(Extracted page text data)
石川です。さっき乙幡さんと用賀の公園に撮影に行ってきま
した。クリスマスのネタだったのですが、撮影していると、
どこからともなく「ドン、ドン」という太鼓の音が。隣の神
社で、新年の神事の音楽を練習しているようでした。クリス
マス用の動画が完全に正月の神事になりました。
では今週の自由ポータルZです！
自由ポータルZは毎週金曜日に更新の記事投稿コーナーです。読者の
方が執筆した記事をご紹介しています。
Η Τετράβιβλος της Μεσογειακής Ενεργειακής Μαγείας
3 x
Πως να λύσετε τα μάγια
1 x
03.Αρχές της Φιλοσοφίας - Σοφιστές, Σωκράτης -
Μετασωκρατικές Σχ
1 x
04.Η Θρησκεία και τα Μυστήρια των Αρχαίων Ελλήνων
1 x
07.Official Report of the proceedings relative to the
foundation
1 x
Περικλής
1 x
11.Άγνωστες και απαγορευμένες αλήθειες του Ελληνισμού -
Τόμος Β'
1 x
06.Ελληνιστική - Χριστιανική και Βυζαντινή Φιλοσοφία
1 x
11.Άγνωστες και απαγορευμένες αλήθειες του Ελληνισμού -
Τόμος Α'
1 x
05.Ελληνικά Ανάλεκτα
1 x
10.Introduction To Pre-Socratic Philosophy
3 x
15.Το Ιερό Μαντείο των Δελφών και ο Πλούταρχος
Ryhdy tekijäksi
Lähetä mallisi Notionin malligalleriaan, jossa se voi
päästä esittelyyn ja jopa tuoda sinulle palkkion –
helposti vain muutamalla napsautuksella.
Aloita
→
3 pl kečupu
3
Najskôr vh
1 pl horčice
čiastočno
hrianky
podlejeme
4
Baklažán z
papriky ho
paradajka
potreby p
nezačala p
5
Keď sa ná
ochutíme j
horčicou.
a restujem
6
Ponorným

--

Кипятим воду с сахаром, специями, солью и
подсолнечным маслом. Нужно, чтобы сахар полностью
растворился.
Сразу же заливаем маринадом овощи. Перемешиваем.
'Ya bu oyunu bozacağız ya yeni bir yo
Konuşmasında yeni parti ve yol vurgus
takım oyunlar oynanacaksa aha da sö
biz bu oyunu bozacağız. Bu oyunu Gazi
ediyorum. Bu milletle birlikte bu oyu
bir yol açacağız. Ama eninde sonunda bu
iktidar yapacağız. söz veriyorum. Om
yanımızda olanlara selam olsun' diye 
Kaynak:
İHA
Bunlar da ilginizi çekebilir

§ **Action item**: Show every line of the data in which the word "bozacağız" appears.

§ **Exercise response**:
'Ya bu oyunu bozacağız ya yeni bir yo
biz bu oyunu bozacağız. Bu oyunu Gazi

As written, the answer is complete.